Threaded Mode | Linear Mode

Tugdual · 05-31-2014, 08:00 PM

Hi Thomas, thanks for your posting.
This was a huge discovery for me a few years ago thanks to the internet I finally understood the secrets of calculators. Before that I thought there was some tricky use of limited developments...
This little algorithm is truly amazing, apparently the Prime still uses it today. Wonder if math coprocessors also rely on it.

Could be a good idea to extend the article to all the possibilities of CORDIC?

brouhaha · 06-01-2014, 02:27 AM

(05-31-2014 08:00 PM)Tugdual Wrote: Wonder if math coprocessors also rely on [CORDIC]

Some of the early ones (Intel 8087, Motorola MC68881) did. It's my understanding that more recent systems, both hardware and software, tend to use other algorithms to get faster convergence. See _Elementary Functions: Algorithms and Implementation, 2nd Ed._ by Jean-Michel Muller.

Thomas Klemm · 06-01-2014, 07:32 AM

(05-31-2014 08:00 PM)Tugdual Wrote: This little algorithm is truly amazing, apparently the Prime still uses it today.

The WP-34S however uses:

Code:

    // Now Taylor series

    // tan(x) = x(1-x^2/3+x^4/5-x^6/7...)

Quote:Could be a good idea to extend the article to all the possibilities of CORDIC?

I left that as an exercise for the interested reader. Smile

Cheers
Thomas

Tugdual · 06-01-2014, 11:57 AM

(06-01-2014 07:32 AM)Thomas Klemm Wrote: The WP-34S however uses:

Code:

// Now Taylor series // tan(x) = x(1-x^2/3+x^4/5-x^6/7...)

Interesting, I wonder what justified the choice.
A matter of patent?
What is the most efficient approach in terms of speed and accuracy between CORDIC and Taylor?
Or may be CORDIC was the right choice for old calculators with little ROM?

Paul Dale · (This post was last modified: 06-01-2014 12:14 PM by Paul Dale.)

(06-01-2014 11:57 AM)Tugdual Wrote: Interesting, I wonder what justified the choice.
A matter of patent?

I honestly don't remember why I chose this approach over others. My guess would be a matter of expediency, I had a lot to implement quickly. A taylor expansion is easy to write and generally quite small. They aren't always the most numerically stable methods. There aren't patent issues for these series that I'm aware of -- too well known to an expert in the field.

Quote:What is the most efficient approach in terms of speed and accuracy between CORDIC and Taylor?

Taylor series generally can be made as accurate as you want by adding additional terms -- this being important early on when the working precision wasn't set in stone. CORDIC requires a bit more effort to increase its accuracy, more iterations and more constants.
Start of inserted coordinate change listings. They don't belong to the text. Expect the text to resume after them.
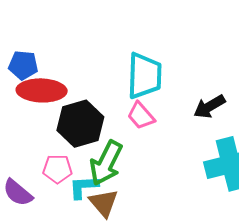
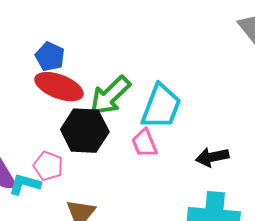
green arrow: (106, 163) -> (110, 96), moved
cyan L-shape: (84, 187) -> (25, 184), moved

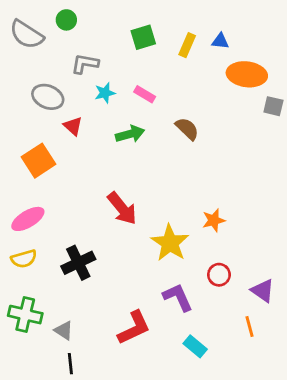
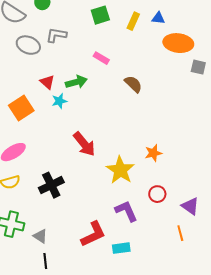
cyan star: (105, 93) -> (59, 101), moved
gray ellipse: (48, 97) -> (28, 45), moved
green arrow: (130, 134) -> (76, 82), moved
cyan rectangle: (195, 346) -> (121, 248), moved, turned -48

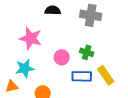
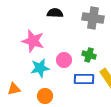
cyan star: (25, 68) -> (40, 68), moved

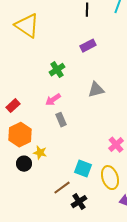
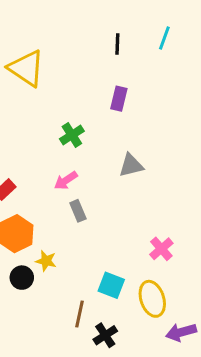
purple rectangle: (88, 46) -> (119, 99), turned -49
brown line: (62, 188) -> (79, 314), turned -42

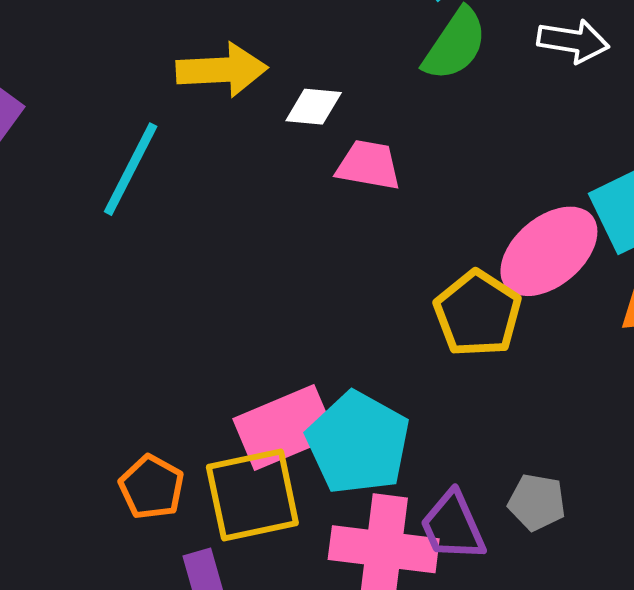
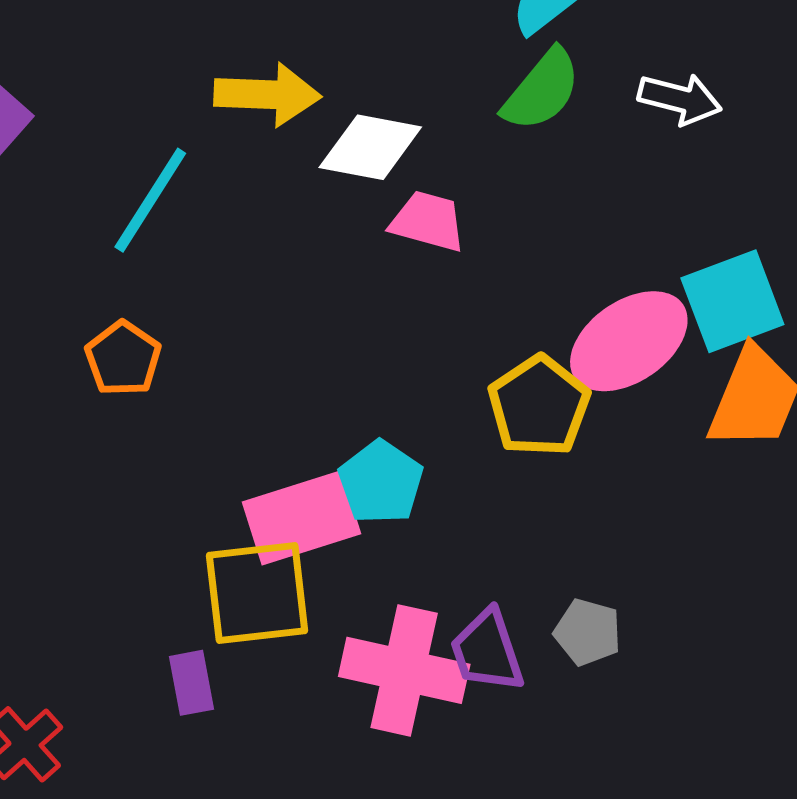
white diamond: (314, 107) -> (370, 147), size x1.5
cyan pentagon: (358, 443) -> (381, 482), moved, size x0.7
orange pentagon: (152, 487) -> (123, 358), moved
Speed wise, I doubt there is much difference a lot of the time -- at the least, I don't have a good feel for the differences. However, remember the 34S CPU can do integer multiplies which helps a lot. CORDIC assumes only additions and shifts are possible and wouldn't directly benefit from multiplication.

If I was going to go back and revisit these, I'd be looking harder at specially designed rational approximations that gave results roughly at the desired working precision.

Quote:Or may be CORDIC was the right choice for old calculators with little ROM?

CORDIC has the big advantage that is can produce trigonometric, inverse trigonometric, logarithmic, exponential, hyperbolic and interse hyperbolic functions using essentially the same algorithm. I.e. very code space efficient. This was vital for the older devices with tiny amounts of ROM.

It really is difficult to foresee any other algorithms fitting into so few resources yet still providing such functionality.

Pauli

Thomas Klemm · (This post was last modified: 07-31-2022 10:31 AM by Thomas Klemm.)

(06-01-2014 12:12 PM)Paul Dale Wrote: CORDIC has the big advantage that is can produce trigonometric, inverse trigonometric, logarithmic, exponential, hyperbolic and inverse hyperbolic functions using essentially the same algorithm.

In addition to that it can also produce the square root:

Quote:\((w)^{1/2}=(x^2-y^2)^{1/2}\) where \(x=w+\frac{1}{4}\) and \(y=w-\frac{1}{4}\)

It would never have occurred to my mind that this could be used. Solely for this idea it was worth reading the paper [1].

Cheers
Thomas

[1] A Unified Algorithm for Elementary Functions

Tugdual · 06-01-2014, 07:48 PM

I did a few checks here and there on the net. Cordic is indeed the right choice for its small foot print in memory and also very little CPU cost - some say it costs as much as a multiplication while other methods would require a lot of multiplications...

pito · (This post was last modified: 06-01-2014 10:15 PM by pito.)

Quote:What is the most efficient approach in terms of speed and accuracy between CORDIC and Taylor?
Or may be CORDIC was the right choice for old calculators with little ROM?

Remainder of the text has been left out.